原版 git-commit-graph 同样设计如此
原理
如果什么都不做,判断只有两步:
- 对比 generation 是否合理
- 向上「依次」遍历到 generation 相等,检查是否相遇
对于可能超过 10 万提交的成熟项目,CTE 的耗时到秒级。 如果有 100 个分支,请求处理时间超出 1 分钟。
bushi 在表中以跳表形式额外存储了每个 Commit 的「祖先」信息,新判断为:
- 对比 generation 是否合理,计算得到差值
- 对 generation 的差值转二进制 BIN,1 跳 0 不跳,得到跳表节点
- 向上按照「跳表」遍历到 generation 相等,检查是否相遇
时间复杂度从 O(n) 降低到了 O(log n)
验证
选择 Alpine Linux 的软件包构建脚本仓库深度距离为 100K 的两个提交,对应的 Commit 如下
sqlite> SELECT * FROM commits WHERE generation in (100, 100000);
commit_id commit_hash parent_hash generation repository_id
--------- ---------------------------------------- ---------------------------------------- ---------- -------------
237494 3845839a16f3162c2362e9271f59fe52cef7bf83 44a369d15ac69464584099d339a0e1ec1ec7fa66 100 1
137594 73a0fc8c219239f2df973722cf1bd75ce9aa1bf7 d435959ada011bdf44a535aa1297ad86d0f0f235 100000 1
两者 generation 之差转为二进制数得到 2 的 N 次幂
>>> bin(99900)
'0b11000011000111100'
顺着 BIN 的二进制数,位数表示 exponent,1 跳 0 不跳
16 15 10 9 5 4 3 2
1 1 0 0 0 0 1 1 0 0 0 1 1 1 1 0 0
假设有下面的 STMT 然后以绑定参数的形式执行
SELECT
ancestors.commit_id,
exponent,
ancestor_id,
generation
FROM
ancestors
JOIN
commits
ON
commits.commit_id = ancestors.commit_id
WHERE
commits.commit_id = ?1
AND exponent = ?2;
从左跳也是一样的,但是右边开始可能有利于 SQLite 缓存命中
STMT(137594, 2) => 137598
STMT(137598, 3) => 137606
STMT(137606, 4) => 137622
STMT(137622, 5) => 137654
STMT(137654, 9) => 138166
STMT(138166, 10) => 139190
STMT(139190, 15) => 171958
STMT(171958, 16) => 237494
最终得到 commit_id 与目标相同,两者位于同一分支中。
友商
GitLab 家的 Gitaly 提供了 RPC-Git 接口 ListBranchNamesContainingCommit
ListBranchNamesContainingCommit finds all branches under
refs/heads/that contain the specified commit.

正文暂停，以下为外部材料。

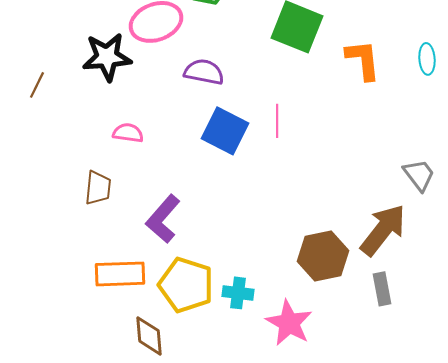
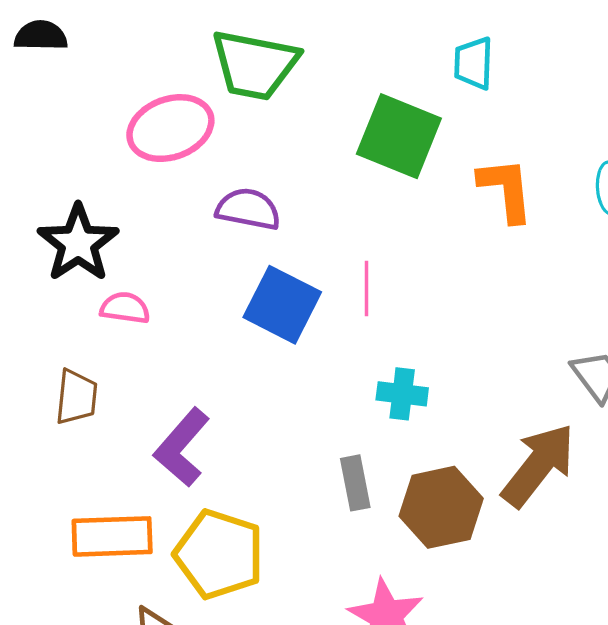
black star: (107, 57) -> (78, 243), moved, turned -30
gray rectangle: (382, 289) -> (355, 483), moved
cyan cross: (238, 293) -> (402, 394), moved

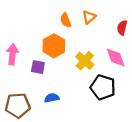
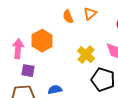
orange hexagon: (54, 46) -> (42, 41), moved
purple square: (38, 67) -> (28, 71), moved

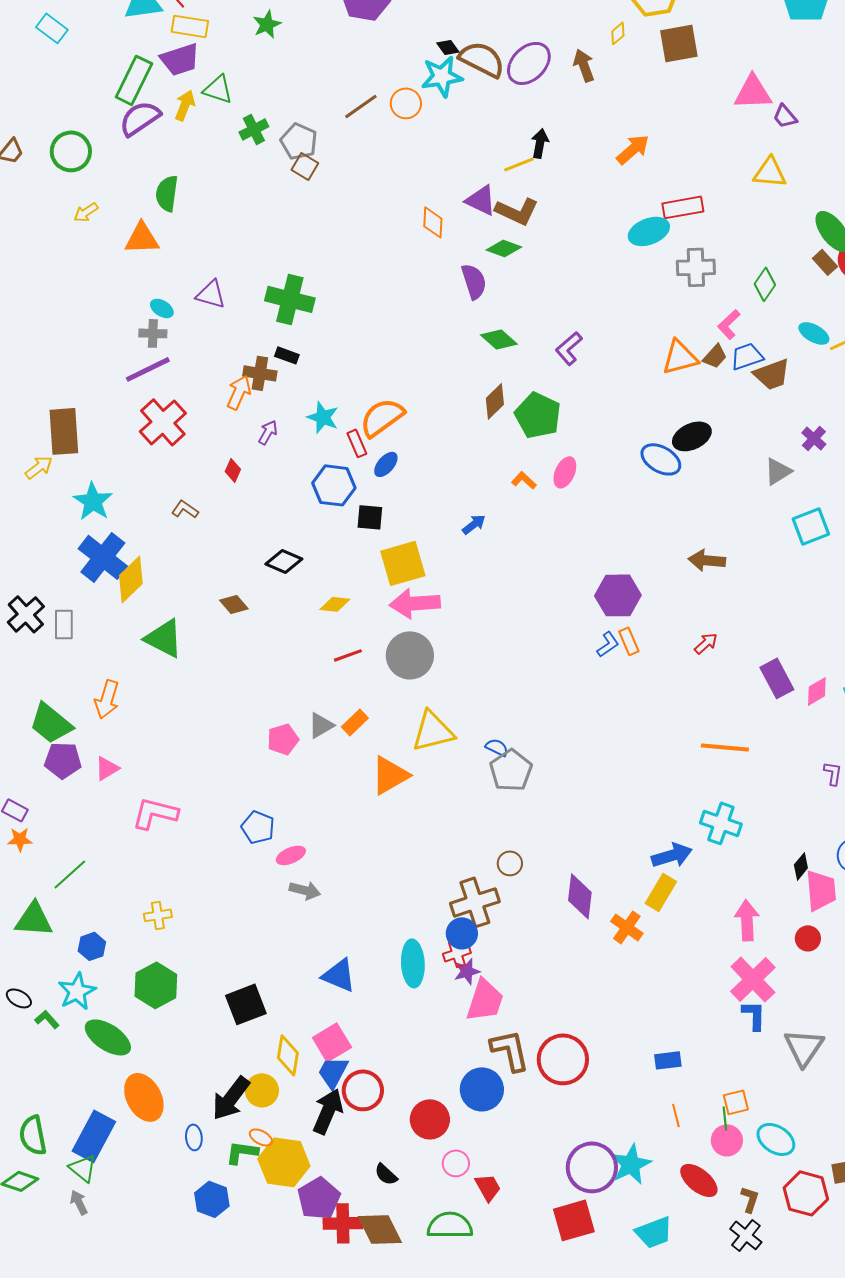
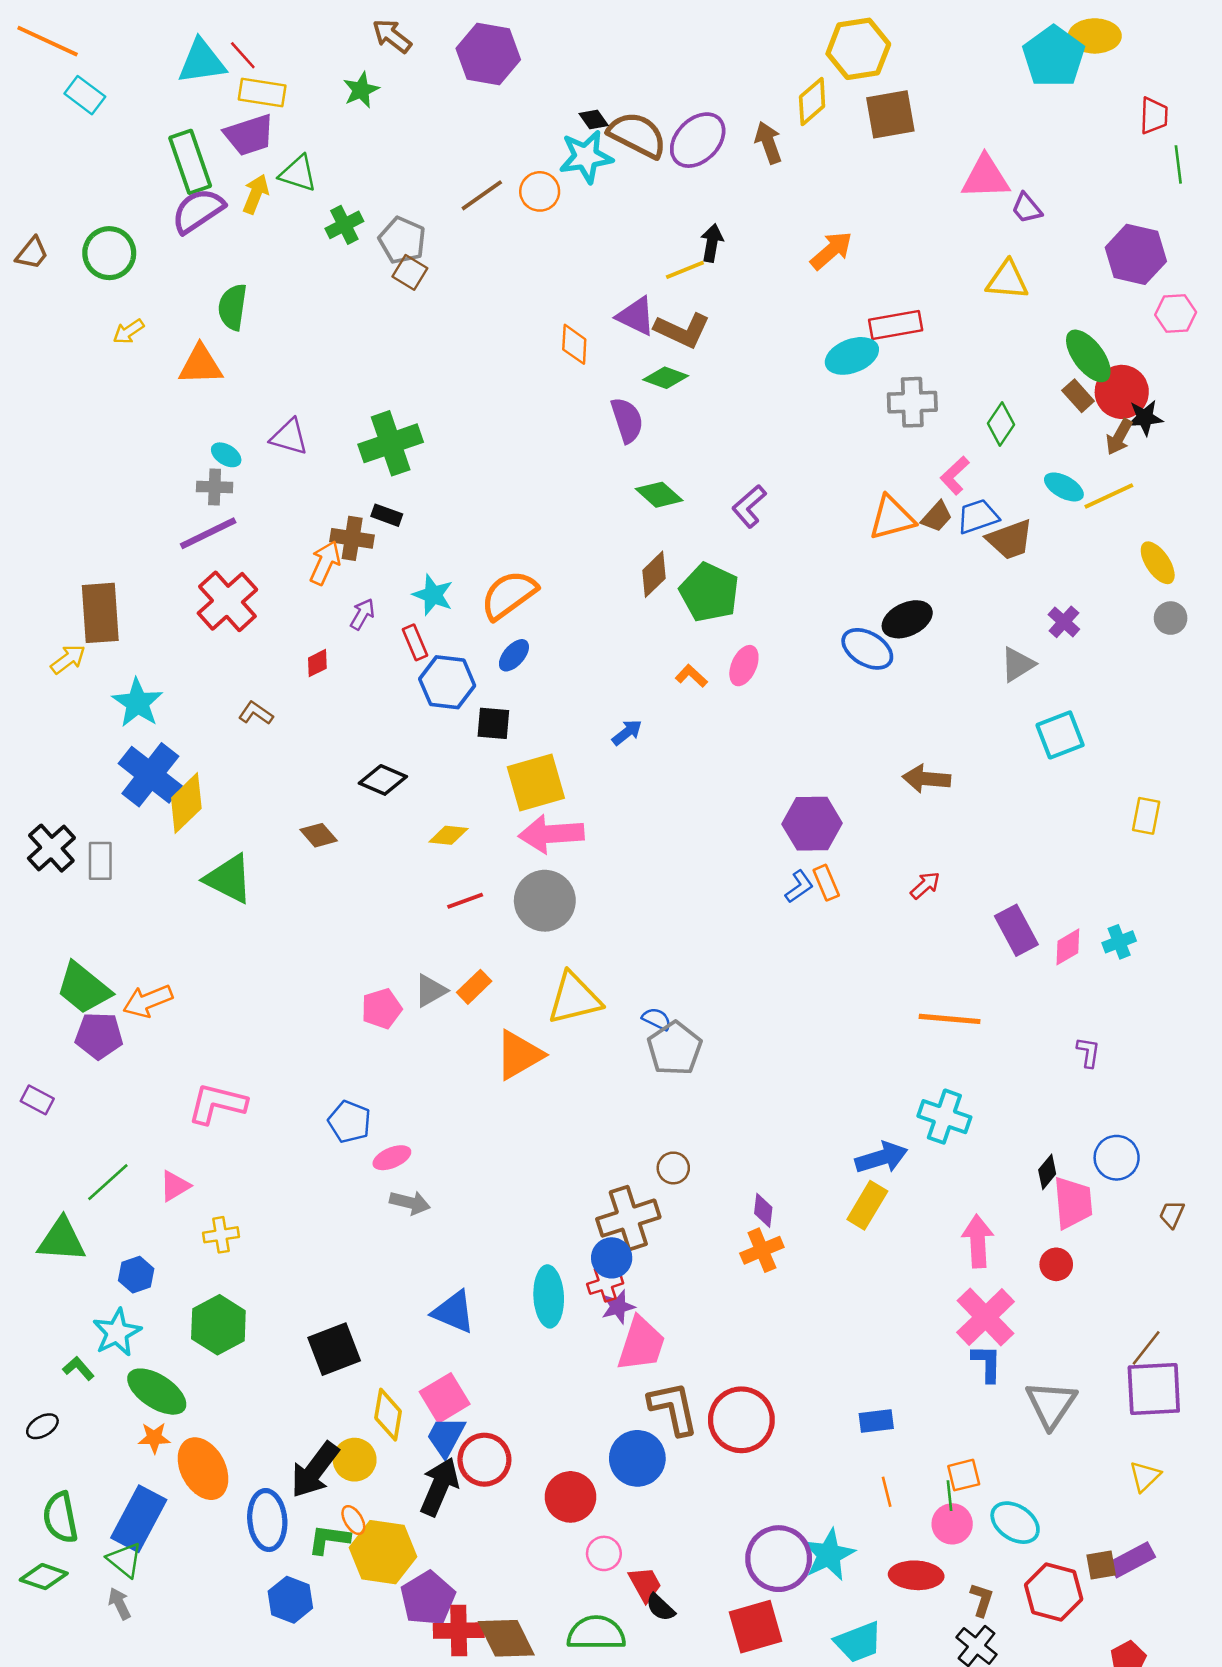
yellow diamond: (618, 33) -> (812, 102), size x1.6
green rectangle: (134, 80) -> (190, 162), turned -45
green cross: (290, 299) -> (391, 443), turned -33
red rectangle: (357, 443) -> (415, 642), moved
red diamond: (233, 470) -> (317, 663), turned 40
orange arrow: (107, 699) -> (148, 1001), moved, turned 51
pink triangle: (107, 768) -> (175, 1186), moved
orange star: (20, 839) -> (154, 1438), moved
purple diamond: (580, 896) -> (763, 1210), size x0.6
orange cross: (627, 927) -> (762, 1250), moved, turned 32
black ellipse: (19, 998) -> (42, 1426), moved, turned -60
blue ellipse: (194, 1137) -> (267, 1520), size x1.8
orange ellipse: (261, 1137) -> (353, 1520), turned 30
black semicircle: (386, 1174) -> (660, 1607), moved
red ellipse: (699, 1180) -> (916, 1575), turned -36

The response is streamed back to the client to divide the list of branches into chunks.
不过只有对 Git 的封装
type containingRequest interface {
GetCommitId() string
GetLimit() uint32
}
func containingArgs(...) []string {
args := []string{fmt.Sprintf("--contains=%s", req.GetCommitId())}
if limit := req.GetLimit(); limit != 0 {
args = append(args, fmt.Sprintf("--count=%d", limit))
}
return args
}
func listRefNames(...) error {
flags := []gitcmd.Option{
gitcmd.Flag{Name: "--format=%(refname)"},
}
for _, arg := range extraArgs {
flags = append(flags, gitcmd.Flag{Name: arg})
}
cmd, err := repo.Exec(ctx, gitcmd.Command{
Name: "for-each-ref",
Flags: flags,
Args: []string{prefix},
}, gitcmd.WithSetupStdout())
...
}
- https://gitlab.com/gitlab-org/gitaly/-/issues/1744
- https://gitlab.com/gitlab-org/gitaly/-/merge_requests/537
- https://gitlab.com/gitlab-org/gitaly/-/blob/v18.7.0/internal/gitaly/service/ref/refnames_containing.go
再去看 Gitea 家,也是 Git 命令的封装
func (repo *Repository) ListOccurrences(ctx context.Context, refType, commitSHA string) ([]string, error) {
cmd := gitcmd.NewCommand()
switch refType {
case "branch":
cmd.AddArguments("branch")
case "tag":
cmd.AddArguments("tag")
}
stdout, _, err := cmd.AddArguments("--no-color", "--sort=-creatordate", "--contains").AddDynamicArguments(commitSHA).RunStdString(ctx, &gitcmd.RunOpts{Dir: repo.Path})
...
}
实现
我们使用的是根正苗红的 SQLite 数据,因此只需要根据表结构放置触发器即可
CREATE TABLE IF NOT EXISTS commits(
commit_id INTEGER PRIMARY KEY AUTOINCREMENT,
commit_hash TEXT NOT NULL,
parent_hash TEXT, -- only first parent
generation INTEGER, -- NOT NULL after stage2
repository_id INTEGER NOT NULL
) STRICT;
-- 索引略
CREATE TABLE IF NOT EXISTS ancestors(
commit_id INTEGER NOT NULL,
exponent INTEGER NOT NULL, -- 2^n generation
ancestor_id INTEGER NOT NULL, -- aka. commit_id
PRIMARY KEY(commit_id, exponent)
) WITHOUT ROWID, STRICT;
CREATE TRIGGER IF NOT EXISTS tgr_ancestor
AFTER UPDATE OF generation ON commits
FOR EACH ROW
WHEN NEW.parent_hash IS NOT NULL
BEGIN
-- contents
END;
触发器绑定在 commits 表中的 generation 字段中, 因为这个字段的更新意味着父代已填充完毕、数据完整。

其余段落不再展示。